Looking for a new budda bowl to change things up? Look no further! This is a vegan bowl with all the good fixings!

  • 1 cup boiling water

  • 1/2 cup uncooked quinoa

  • 2 (15-oz.) cans unsalted chickpeas, rinsed and drained

  • 1 1/2 tablespoons olive oil

  • 2 cups finely chopped carrots

  • 4 cups chopped lacinato kale

  • 1/2 cup vertically sliced shallots

  • 1/2 cup fresh flat-leaf parsley leaves

  • 3/4 teaspoon kosher salt, divided

  • 1/2 teaspoon black pepper

  • 1/2 avocado, peeled and pitted

  • 2 tablespoons extra-virgin olive oil

  • 1 tablespoon fresh lemon juice

  • 1 tablespoon water

  • 1 tablespoon tahini (sesame seed paste), well stirred

  • 1 garlic clove

  • 1/4 teaspoon ground turmeric

Step 1

Combine 1 cup boiling water and quinoa in a medium bowl. Let stand 10 minutes; drain well.

Step 2

Pat chickpeas dry with paper towels. Heat oil in a large skillet over high. Add chickpeas and carrots; cook, stirring occasionally, until chickpeas are browned, about 6 minutes. Add kale; cover and cook until kale is slightly wilted and carrots are tender, about 2 minutes.
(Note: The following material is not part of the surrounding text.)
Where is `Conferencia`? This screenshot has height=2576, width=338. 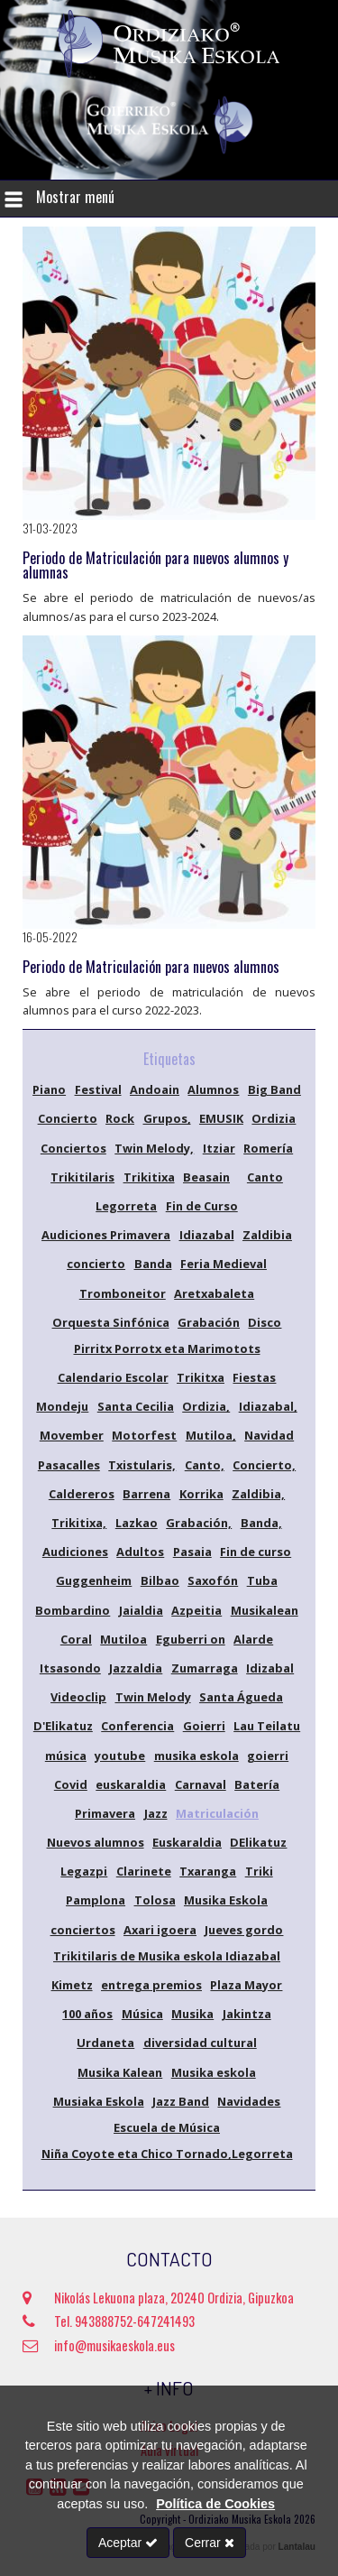 Conferencia is located at coordinates (137, 1726).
Add chickpea mixture, shallots, parsley, 1/2 teaspoon salt, and pepper to quiona; toss.

Step 3

Process avocado, olive oil, juice, 1 tablespoon water, tahini, garlic, turmeric, and remaining 1/4 teaspoon salt in a food processor until smooth. Divide quinoa mixture among 4 bowls; drizzle evenly with avocado mixture.